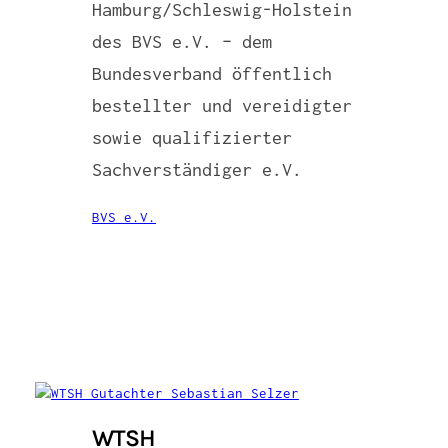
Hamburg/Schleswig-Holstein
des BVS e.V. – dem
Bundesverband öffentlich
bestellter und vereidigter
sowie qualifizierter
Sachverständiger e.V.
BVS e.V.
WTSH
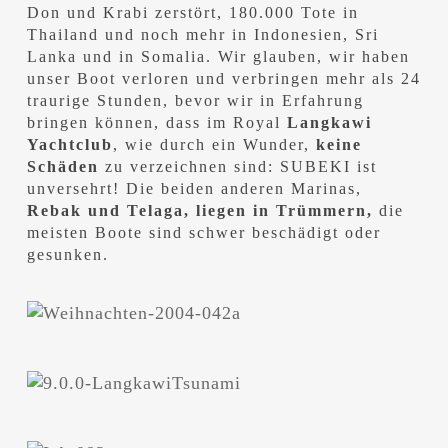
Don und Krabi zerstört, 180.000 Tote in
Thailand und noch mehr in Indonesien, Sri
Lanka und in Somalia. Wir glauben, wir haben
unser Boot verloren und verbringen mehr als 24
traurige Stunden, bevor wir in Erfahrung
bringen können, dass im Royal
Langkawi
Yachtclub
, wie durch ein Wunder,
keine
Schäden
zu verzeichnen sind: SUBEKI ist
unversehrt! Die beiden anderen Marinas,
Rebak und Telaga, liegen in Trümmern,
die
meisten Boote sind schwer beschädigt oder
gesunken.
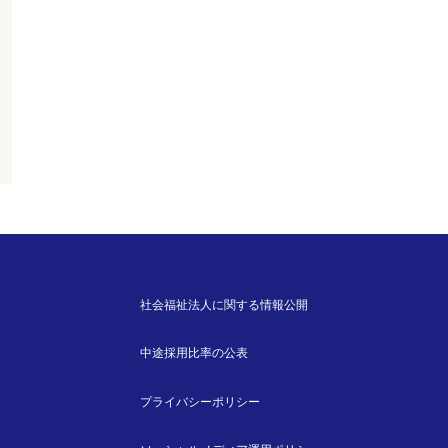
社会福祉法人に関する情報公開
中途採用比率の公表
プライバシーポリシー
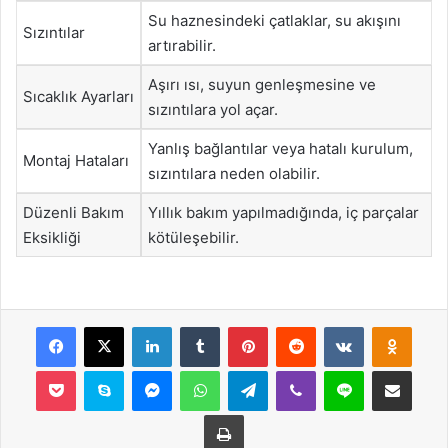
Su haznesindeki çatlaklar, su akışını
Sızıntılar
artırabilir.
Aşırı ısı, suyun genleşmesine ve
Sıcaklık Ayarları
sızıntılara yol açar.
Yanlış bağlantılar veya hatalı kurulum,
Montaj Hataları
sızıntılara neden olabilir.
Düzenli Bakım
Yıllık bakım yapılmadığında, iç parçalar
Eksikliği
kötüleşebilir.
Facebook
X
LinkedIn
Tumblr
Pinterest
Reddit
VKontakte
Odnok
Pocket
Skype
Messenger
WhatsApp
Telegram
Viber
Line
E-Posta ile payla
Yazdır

Prompt: Please find every line in the records above that holds the word "mehr" and copy it.

Result for this task:
Thailand und noch mehr in Indonesien, Sri
unser Boot verloren und verbringen mehr als 24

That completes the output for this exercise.